While soldiers and armies have been an inescapable part of civilization, much depends on how the society sees the Military; essential, or a burdensome expense. Their perception and need also changes with periods of external or internal threats and calamities at one end, to, peace and economic stability at the other.

Most modern societies have accepted the Military as necessary to discourage and deter other nations and non-state actors from interfering with their peaceful existence. Strong militaries indeed guaranty peace in a volatile and competitive world and their requirement is no longer questionable. Increasingly, economic strengths of nations are mirrored in their military capabilities e.g. China and America; military power undeniably fuels economic vitality and protects national and territorial interests.

Rani Lakshmi Bai is one of the most popular woman warriors in the Indian history. She was ordered to vacate the throne of Jhansi under the ‘Doctrine of Lapse’ once her husband and Maharaja passed away. She contested the decision and fought against the British with a small army. She is symbolized as a warrior riding a horse with her toddler tied to her back. Women today have accepted the profession of soldiering in large numbers and thousands are joining up paving the way for others to follow.

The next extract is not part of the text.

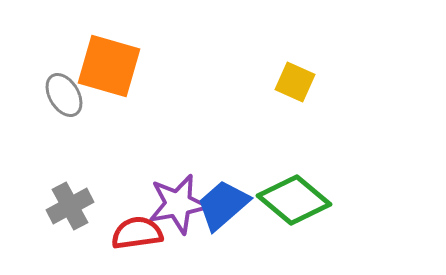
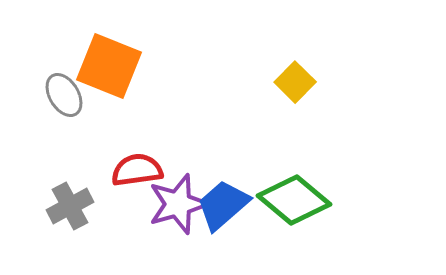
orange square: rotated 6 degrees clockwise
yellow square: rotated 21 degrees clockwise
purple star: rotated 6 degrees counterclockwise
red semicircle: moved 63 px up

Before becoming a soldier, he/she must take an oath which states that:

I,.............................. do swear in the name of God that I will bear true faith and allegiance to the Constitution of India as by the law established and that I will, as in duty bound, honesty and faithfully serve in the regular Army of the Union of India and go wherever ordered by land, sea or air, and that I will observe and obey all commands of the President of the Union of India and the commands of any officer set over me even to the peril of my life.

If considered in value terms of today’s materialistic society, the soldier signs a blank cheque on the first day as a soldier for a life in service of the nation upto and including his life. His contributions to the nation cannot be broken down to ‘Cost to Company’ financial terms. The ‘Jazba’ of this oath has been demonstrated innumerable times and is acknowledged and appreciated by all citizens who enjoy the fruits of his sacrifice. Numerous shrines and temples are devoted to soldiers in India to keep the spirit and inspiration of soldiering and sacrifice alive from generation to generation. Busts of soldiers are erected in villages and large gates built in their honour. Thousands join the funerals of martyrs to pay their last respects; they know and value their sacrifice.

Soldiering however requires hard work and courage. The Indian Army Soldier embodies the spirit of ‘tyagah’ or sacrifice which makes his profession the envy of all but difficult for the weak hearted to follow. Soldiering in India is indeed perceived as a noble profession with no parallels.

This faith in me regarding soldiering was strengthened when on 26 July,  as the Chief, himself a second generation soldier released the book ‘Indo Pak Wars: 1948, 1965, 1971, Battles That Made History authored by my son, Maj Gen Harvijay Singh’. The aura and elan one expects from a professional soldier with Olive Green in his DNA was immediately evident.

Soldiering, for many, has a generational bond.